The cyclotron at the University of Saskatchewan has produced its first radioisotope and will soon start supplying patients.
Health Canada has not only approved the isotopes, but the equipment has begun to supply at Royal University Hospital.
“These are tremendous achievements, for the Fedoruk Centre and our cyclotron team, for everyone who has been involved in the cyclotron project at the University of Saskatchewan and our partners in government,” said Neil Alexander, executive director of the Fedoruk Centre which manages the cyclotron. “Most importantly these achievements signal the beginning of the operational life of Saskatchewan’s cyclotron, providing radioisotopes for use by researchers and soon for use by physicians to diagnose Saskatchewan patients.”

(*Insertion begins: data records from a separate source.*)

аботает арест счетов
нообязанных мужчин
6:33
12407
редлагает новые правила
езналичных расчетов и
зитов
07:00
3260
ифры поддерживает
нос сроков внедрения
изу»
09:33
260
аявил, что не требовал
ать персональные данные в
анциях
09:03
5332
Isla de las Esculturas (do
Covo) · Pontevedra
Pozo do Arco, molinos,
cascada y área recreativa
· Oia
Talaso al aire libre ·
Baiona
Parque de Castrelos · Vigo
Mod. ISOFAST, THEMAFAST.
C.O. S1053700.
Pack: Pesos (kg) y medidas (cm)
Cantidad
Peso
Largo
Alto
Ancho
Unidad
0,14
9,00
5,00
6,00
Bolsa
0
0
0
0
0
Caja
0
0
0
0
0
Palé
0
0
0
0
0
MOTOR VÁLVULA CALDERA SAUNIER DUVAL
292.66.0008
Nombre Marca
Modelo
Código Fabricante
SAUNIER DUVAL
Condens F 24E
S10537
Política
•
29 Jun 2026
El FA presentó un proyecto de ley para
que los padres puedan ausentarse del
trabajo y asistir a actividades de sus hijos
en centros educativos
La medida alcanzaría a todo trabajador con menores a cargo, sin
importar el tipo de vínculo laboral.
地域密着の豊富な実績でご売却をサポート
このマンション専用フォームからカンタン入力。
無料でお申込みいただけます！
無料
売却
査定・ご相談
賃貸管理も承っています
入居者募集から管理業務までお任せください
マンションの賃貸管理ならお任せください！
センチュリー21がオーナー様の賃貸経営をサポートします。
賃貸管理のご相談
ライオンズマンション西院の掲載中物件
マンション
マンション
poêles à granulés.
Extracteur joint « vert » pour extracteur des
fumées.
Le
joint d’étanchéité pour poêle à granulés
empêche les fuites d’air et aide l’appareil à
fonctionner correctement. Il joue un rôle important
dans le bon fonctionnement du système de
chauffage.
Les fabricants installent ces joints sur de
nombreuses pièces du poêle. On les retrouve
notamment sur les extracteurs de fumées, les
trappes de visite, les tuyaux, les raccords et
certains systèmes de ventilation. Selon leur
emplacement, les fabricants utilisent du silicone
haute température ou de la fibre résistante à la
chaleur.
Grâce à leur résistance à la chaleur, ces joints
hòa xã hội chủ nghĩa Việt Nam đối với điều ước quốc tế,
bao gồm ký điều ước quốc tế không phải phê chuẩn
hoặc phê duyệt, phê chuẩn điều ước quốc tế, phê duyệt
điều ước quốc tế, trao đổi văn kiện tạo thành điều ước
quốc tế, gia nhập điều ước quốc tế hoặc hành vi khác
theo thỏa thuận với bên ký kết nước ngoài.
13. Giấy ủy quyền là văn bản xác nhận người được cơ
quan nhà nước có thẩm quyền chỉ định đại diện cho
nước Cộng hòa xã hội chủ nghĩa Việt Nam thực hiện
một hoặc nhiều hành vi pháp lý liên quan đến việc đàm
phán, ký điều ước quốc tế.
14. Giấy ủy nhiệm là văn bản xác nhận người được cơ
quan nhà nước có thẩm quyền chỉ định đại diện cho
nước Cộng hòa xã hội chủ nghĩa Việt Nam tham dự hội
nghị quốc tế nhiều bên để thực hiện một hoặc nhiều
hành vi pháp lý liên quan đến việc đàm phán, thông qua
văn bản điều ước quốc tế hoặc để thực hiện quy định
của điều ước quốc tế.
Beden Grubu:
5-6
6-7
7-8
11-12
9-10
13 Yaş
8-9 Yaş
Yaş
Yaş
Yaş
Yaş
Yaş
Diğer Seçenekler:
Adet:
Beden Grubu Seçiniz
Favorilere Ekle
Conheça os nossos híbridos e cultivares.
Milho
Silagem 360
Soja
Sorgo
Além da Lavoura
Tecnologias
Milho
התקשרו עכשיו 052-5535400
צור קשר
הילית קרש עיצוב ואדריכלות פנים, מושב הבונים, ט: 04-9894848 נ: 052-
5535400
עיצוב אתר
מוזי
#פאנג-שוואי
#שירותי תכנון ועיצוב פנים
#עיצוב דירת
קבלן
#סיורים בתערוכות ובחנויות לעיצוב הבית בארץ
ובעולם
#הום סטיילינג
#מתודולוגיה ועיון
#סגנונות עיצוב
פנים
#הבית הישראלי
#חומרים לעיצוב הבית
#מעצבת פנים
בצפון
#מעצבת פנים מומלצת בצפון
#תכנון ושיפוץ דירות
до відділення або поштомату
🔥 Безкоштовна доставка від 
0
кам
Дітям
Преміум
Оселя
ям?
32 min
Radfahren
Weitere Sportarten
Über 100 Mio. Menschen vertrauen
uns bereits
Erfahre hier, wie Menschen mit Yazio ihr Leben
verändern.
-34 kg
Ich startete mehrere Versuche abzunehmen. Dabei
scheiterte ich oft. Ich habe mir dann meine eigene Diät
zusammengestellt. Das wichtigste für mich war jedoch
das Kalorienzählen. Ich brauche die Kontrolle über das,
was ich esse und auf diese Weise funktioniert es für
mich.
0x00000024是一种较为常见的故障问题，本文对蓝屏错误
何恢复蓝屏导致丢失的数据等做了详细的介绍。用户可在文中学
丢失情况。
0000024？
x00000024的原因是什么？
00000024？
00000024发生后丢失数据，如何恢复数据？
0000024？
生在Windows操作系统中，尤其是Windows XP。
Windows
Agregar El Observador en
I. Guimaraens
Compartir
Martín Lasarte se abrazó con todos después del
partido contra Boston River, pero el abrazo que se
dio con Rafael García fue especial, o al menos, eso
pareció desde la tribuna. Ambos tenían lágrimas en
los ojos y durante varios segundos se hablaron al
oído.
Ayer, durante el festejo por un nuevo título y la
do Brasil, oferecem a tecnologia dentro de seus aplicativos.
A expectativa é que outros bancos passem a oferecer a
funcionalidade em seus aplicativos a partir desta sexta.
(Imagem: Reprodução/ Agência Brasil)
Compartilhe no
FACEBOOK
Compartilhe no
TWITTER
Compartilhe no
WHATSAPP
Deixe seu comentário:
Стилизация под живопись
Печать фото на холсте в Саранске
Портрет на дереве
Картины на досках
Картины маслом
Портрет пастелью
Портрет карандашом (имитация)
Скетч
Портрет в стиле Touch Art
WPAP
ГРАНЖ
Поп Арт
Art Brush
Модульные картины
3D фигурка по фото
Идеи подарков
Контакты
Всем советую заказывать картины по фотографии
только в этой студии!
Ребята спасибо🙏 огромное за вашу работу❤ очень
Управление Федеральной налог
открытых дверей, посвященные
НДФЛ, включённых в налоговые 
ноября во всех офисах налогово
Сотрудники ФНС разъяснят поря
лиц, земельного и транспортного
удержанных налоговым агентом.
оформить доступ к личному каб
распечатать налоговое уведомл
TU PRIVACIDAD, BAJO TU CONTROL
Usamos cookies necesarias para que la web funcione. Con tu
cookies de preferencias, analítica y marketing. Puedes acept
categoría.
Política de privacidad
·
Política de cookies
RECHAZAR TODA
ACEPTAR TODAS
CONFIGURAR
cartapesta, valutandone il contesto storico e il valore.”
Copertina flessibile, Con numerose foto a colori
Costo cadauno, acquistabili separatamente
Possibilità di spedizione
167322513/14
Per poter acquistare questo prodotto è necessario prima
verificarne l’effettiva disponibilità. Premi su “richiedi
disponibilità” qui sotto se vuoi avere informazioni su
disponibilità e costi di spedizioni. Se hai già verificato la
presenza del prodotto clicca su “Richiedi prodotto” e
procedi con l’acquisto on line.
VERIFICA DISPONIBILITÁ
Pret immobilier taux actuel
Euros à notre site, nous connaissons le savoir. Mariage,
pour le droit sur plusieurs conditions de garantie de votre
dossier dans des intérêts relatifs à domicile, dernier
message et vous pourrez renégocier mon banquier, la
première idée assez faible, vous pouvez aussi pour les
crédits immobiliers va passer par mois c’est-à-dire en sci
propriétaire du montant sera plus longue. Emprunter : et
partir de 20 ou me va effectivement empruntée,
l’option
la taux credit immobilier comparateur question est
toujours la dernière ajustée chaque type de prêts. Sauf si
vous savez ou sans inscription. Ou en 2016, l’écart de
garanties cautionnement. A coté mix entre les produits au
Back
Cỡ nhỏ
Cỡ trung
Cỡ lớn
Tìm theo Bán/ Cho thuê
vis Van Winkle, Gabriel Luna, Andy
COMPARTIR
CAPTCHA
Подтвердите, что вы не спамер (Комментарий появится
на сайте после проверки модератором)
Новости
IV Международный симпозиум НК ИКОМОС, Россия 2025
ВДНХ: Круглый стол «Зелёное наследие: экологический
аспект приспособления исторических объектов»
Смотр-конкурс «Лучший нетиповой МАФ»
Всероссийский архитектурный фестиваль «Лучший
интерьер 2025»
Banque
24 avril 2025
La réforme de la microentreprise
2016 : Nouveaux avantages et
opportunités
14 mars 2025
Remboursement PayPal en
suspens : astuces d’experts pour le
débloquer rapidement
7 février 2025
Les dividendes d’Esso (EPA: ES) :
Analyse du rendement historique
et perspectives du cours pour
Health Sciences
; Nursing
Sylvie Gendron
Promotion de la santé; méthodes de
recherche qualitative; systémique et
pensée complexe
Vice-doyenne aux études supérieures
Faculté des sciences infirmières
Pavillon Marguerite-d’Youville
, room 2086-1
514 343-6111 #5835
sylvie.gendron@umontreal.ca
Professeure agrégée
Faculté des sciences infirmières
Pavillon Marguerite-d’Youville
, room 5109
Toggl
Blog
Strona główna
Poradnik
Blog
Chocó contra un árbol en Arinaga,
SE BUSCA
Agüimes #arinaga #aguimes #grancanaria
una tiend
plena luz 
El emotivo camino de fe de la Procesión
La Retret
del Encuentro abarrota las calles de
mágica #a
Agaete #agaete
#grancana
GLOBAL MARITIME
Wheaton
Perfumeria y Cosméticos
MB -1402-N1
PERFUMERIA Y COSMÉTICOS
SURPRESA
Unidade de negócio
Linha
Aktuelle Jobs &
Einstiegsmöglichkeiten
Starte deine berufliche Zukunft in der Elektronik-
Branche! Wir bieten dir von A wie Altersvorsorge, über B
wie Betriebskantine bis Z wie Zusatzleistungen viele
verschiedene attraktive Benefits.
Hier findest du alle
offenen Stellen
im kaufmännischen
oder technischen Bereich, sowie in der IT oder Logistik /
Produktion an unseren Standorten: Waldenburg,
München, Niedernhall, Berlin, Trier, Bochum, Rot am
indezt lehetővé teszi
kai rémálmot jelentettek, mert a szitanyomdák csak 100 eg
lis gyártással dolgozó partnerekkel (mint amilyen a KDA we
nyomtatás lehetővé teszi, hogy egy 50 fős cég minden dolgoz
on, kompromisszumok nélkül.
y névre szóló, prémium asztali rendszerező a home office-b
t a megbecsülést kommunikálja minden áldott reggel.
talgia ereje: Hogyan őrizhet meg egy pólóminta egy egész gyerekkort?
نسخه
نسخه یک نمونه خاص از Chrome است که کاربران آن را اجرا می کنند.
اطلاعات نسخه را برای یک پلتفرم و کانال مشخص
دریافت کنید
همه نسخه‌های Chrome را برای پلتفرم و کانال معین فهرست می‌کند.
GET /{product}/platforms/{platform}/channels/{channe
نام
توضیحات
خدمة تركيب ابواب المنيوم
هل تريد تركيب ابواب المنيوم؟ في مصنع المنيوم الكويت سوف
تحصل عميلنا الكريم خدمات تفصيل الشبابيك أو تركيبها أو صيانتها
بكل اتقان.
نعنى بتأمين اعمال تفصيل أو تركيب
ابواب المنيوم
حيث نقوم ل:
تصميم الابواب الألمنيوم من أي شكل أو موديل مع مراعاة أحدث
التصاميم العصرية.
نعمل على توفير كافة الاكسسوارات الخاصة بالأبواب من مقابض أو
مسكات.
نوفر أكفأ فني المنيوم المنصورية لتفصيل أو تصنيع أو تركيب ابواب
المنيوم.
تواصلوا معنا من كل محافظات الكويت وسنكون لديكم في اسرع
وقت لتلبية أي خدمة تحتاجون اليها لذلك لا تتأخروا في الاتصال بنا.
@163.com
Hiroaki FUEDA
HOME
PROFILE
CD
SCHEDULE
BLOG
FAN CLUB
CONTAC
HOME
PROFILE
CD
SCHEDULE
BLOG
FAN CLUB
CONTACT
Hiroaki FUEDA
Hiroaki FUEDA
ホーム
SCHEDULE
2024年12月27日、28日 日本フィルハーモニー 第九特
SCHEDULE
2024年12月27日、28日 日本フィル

Isotopes are used in diagnostic medical scanning and imaging.
The work in Saskatchewan began in 2009 following the shutdown of the Chalk River plant that led to a decrease in the national supply of isotopes.
In 2011, the Saskatchewan government provided $30 million to begin the work. Construction of the facility began in August 2013 and was completed in November 2014.
“As a medical physicist, Dr. Sylvia Fedoruk was the sole female member of the University of Saskatchewan team that first successfully treated a cancer patient with cobalt-60 radiation therapy in 1951,” said Premier Brad Wall in a statement.
He hopes now that innovative work continues.